(Dataset excerpts Opens)

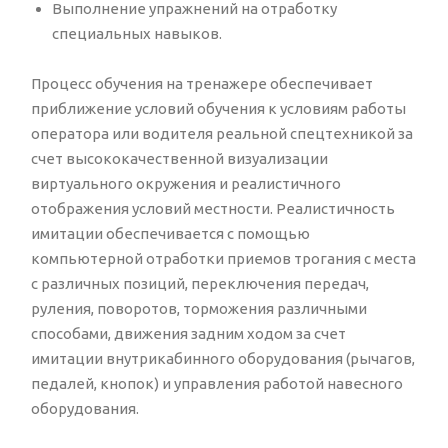
Выполнение упражнений на отработку
специальных навыков.
Процесс обучения на тренажере обеспечивает
приближение условий обучения к условиям работы
оператора или водителя реальной спецтехникой за
счет высококачественной визуализации
виртуального окружения и реалистичного
отображения условий местности. Реалистичность
имитации обеспечивается с помощью
компьютерной отработки приемов трогания с места
с различных позиций, переключения передач,
руления, поворотов, торможения различными
способами, движения задним ходом за счет
имитации внутрикабинного оборудования (рычагов,
педалей, кнопок) и управления работой навесного
оборудования.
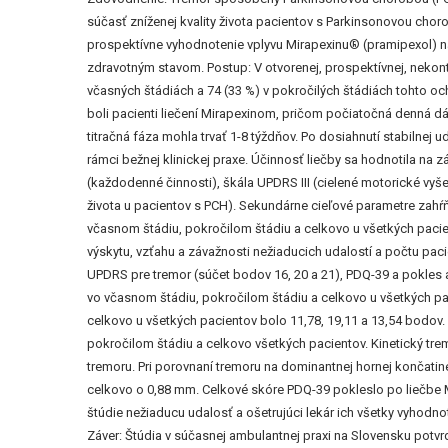
súčasť zníženej kvality života pacientov s Parkinsonovou chor
prospektívne vyhodnotenie vplyvu Mirapexinu® (pramipexol) na 
zdravotným stavom. Postup: V otvorenej, prospektívnej, nekont
včasných štádiách a 74 (33 %) v pokročilých štádiách tohto oc
boli pacienti liečení Mirapexinom, pričom počiatočná denná d
titračná fáza mohla trvať 1-8 týždňov. Po dosiahnutí stabilnej
rámci bežnej klinickej praxe. Účinnosť liečby sa hodnotila 
(každodenné činnosti), škála UPDRS III (cielené motorické vyše
života u pacientov s PCH). Sekundárne cieľové parametre zahŕň
včasnom štádiu, pokročilom štádiu a celkovo u všetkých pacie
výskytu, vzťahu a závažnosti nežiaducich udalostí a počtu paci
UPDRS pre tremor (súčet bodov 16, 20 a 21), PDQ-39 a pokles 
vo včasnom štádiu, pokročilom štádiu a celkovo u všetkých pac
celkovo u všetkých pacientov bolo 11,78, 19,11 a 13,54 bodov
pokročilom štádiu a celkovo všetkých pacientov. Kinetický tr
tremoru. Pri porovnaní tremoru na dominantnej hornej končat
celkovo o 0,88 mm. Celkové skóre PDQ-39 pokleslo po liečbe M
štúdie nežiaducu udalosť a ošetrujúci lekár ich všetky vyhodno
Záver: Štúdia v súčasnej ambulantnej praxi na Slovensku potvrd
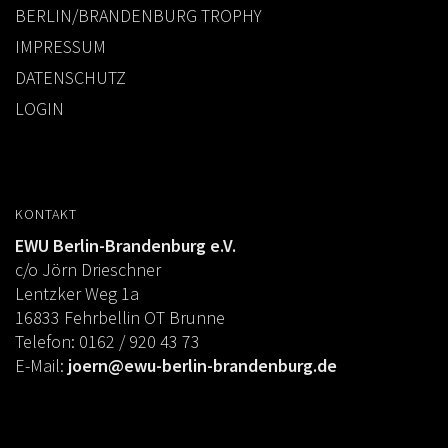
BERLIN/BRANDENBURG TROPHY
IMPRESSUM
DATENSCHUTZ
LOGIN
KONTAKT
EWU Berlin-Brandenburg e.V.
c/o Jörn Drieschner
Lentzker Weg 1a
16833 Fehrbellin OT Brunne
Telefon: 0162 / 920 43 73
E-Mail:
joern@ewu-berlin-brandenburg.de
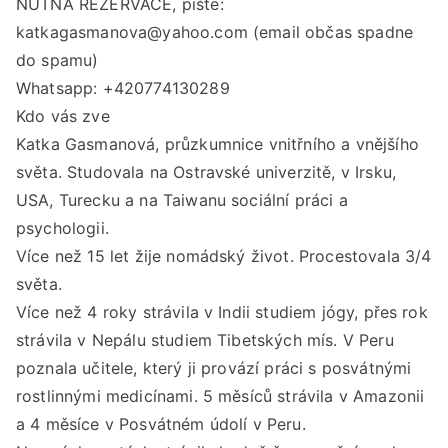
NUTNÁ REZERVACE, pište:
katkagasmanova@yahoo.com (email občas spadne
do spamu)
Whatsapp: +420774130289
Kdo vás zve
Katka Gasmanová, průzkumnice vnitřního a vnějšího
světa. Studovala na Ostravské univerzitě, v Irsku,
USA, Turecku a na Taiwanu sociální práci a
psychologii.
Více než 15 let žije nomádský život. Procestovala 3/4
světa.
Více než 4 roky strávila v Indii studiem jógy, přes rok
strávila v Nepálu studiem Tibetských mís. V Peru
poznala učitele, který ji provází práci s posvátnými
rostlinnými medicínami. 5 měsíců strávila v Amazonii
a 4 měsíce v Posvátném údolí v Peru.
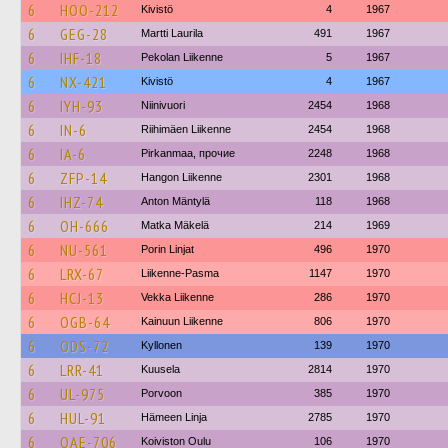
6
HOO-212
Kivistö
4
1967
6
GEG-28
Martti Laurila
491
1967
6
IHF-18
Pekolan Liikenne
5
1967
6
NX-421
Kivistö
4
1967
6
IYH-93
Niinivuori
2454
1968
6
IN-6
Riihimäen Liikenne
2454
1968
6
IA-6
Pirkanmaa, прочие
2248
1968
6
ZFP-14
Hangon Liikenne
2301
1968
6
IHZ-74
Anton Mäntylä
118
1968
6
OH-666
Matka Mäkelä
214
1969
6
NU-561
Porin Linjat
496
1970
6
LRX-67
Liikenne-Pasma
1147
1970
6
HCJ-13
Vekka Liikenne
286
1970
6
OGB-64
Kainuun Liikenne
806
1970
6
ODS-72
Kyllonen
139
1970
6
LRR-41
Kuusela
2814
1970
6
UL-975
Porvoon
385
1970
6
HUL-91
Hämeen Linja
2785
1970
6
OAE-706
Koiviston Oulu
106
1970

(Dataset excerpts Closes)

* [Exercise instructions]: Please repeat each record exactly and keep every picture out of the copy.

* [Result]:
Выполнение упражнений на отработку
специальных навыков.
Процесс обучения на тренажере обеспечивает
приближение условий обучения к условиям работы
оператора или водителя реальной спецтехникой за
счет высококачественной визуализации
виртуального окружения и реалистичного
отображения условий местности. Реалистичность
имитации обеспечивается с помощью
компьютерной отработки приемов трогания с места
с различных позиций, переключения передач,
руления, поворотов, торможения различными
способами, движения задним ходом за счет
имитации внутрикабинного оборудования (рычагов,
педалей, кнопок) и управления работой навесного
оборудования.
súčasť zníženej kvality života pacientov s Parkinsonovou chor
prospektívne vyhodnotenie vplyvu Mirapexinu® (pramipexol) na 
zdravotným stavom. Postup: V otvorenej, prospektívnej, nekont
včasných štádiách a 74 (33 %) v pokročilých štádiách tohto oc
boli pacienti liečení Mirapexinom, pričom počiatočná denná d
titračná fáza mohla trvať 1-8 týždňov. Po dosiahnutí stabilnej
rámci bežnej klinickej praxe. Účinnosť liečby sa hodnotila 
(každodenné činnosti), škála UPDRS III (cielené motorické vyše
života u pacientov s PCH). Sekundárne cieľové parametre zahŕň
včasnom štádiu, pokročilom štádiu a celkovo u všetkých pacie
výskytu, vzťahu a závažnosti nežiaducich udalostí a počtu paci
UPDRS pre tremor (súčet bodov 16, 20 a 21), PDQ-39 a pokles 
vo včasnom štádiu, pokročilom štádiu a celkovo u všetkých pac
celkovo u všetkých pacientov bolo 11,78, 19,11 a 13,54 bodov
pokročilom štádiu a celkovo všetkých pacientov. Kinetický tr
tremoru. Pri porovnaní tremoru na dominantnej hornej končat
celkovo o 0,88 mm. Celkové skóre PDQ-39 pokleslo po liečbe M
štúdie nežiaducu udalosť a ošetrujúci lekár ich všetky vyhodno
Záver: Štúdia v súčasnej ambulantnej praxi na Slovensku potvrd
BERLIN/BRANDENBURG TROPHY
IMPRESSUM
DATENSCHUTZ
LOGIN
KONTAKT
EWU Berlin-Brandenburg e.V.
c/o Jörn Drieschner
Lentzker Weg 1a
16833 Fehrbellin OT Brunne
Telefon: 0162 / 920 43 73
E-Mail:
joern@ewu-berlin-brandenburg.de
NUTNÁ REZERVACE, pište:
katkagasmanova@yahoo.com (email občas spadne
do spamu)
Whatsapp: +420774130289
Kdo vás zve
Katka Gasmanová, průzkumnice vnitřního a vnějšího
světa. Studovala na Ostravské univerzitě, v Irsku,
USA, Turecku a na Taiwanu sociální práci a
psychologii.
Více než 15 let žije nomádský život. Procestovala 3/4
světa.
Více než 4 roky strávila v Indii studiem jógy, přes rok
strávila v Nepálu studiem Tibetských mís. V Peru
poznala učitele, který ji provází práci s posvátnými
rostlinnými medicínami. 5 měsíců strávila v Amazonii
a 4 měsíce v Posvátném údolí v Peru.
6
HOO-212
Kivistö
4
1967
6
GEG-28
Martti Laurila
491
1967
6
IHF-18
Pekolan Liikenne
5
1967
6
NX-421
Kivistö
4
1967
6
IYH-93
Niinivuori
2454
1968
6
IN-6
Riihimäen Liikenne
2454
1968
6
IA-6
Pirkanmaa, прочие
2248
1968
6
ZFP-14
Hangon Liikenne
2301
1968
6
IHZ-74
Anton Mäntylä
118
1968
6
OH-666
Matka Mäkelä
214
1969
6
NU-561
Porin Linjat
496
1970
6
LRX-67
Liikenne-Pasma
1147
1970
6
HCJ-13
Vekka Liikenne
286
1970
6
OGB-64
Kainuun Liikenne
806
1970
6
ODS-72
Kyllonen
139
1970
6
LRR-41
Kuusela
2814
1970
6
UL-975
Porvoon
385
1970
6
HUL-91
Hämeen Linja
2785
1970
6
OAE-706
Koiviston Oulu
106
1970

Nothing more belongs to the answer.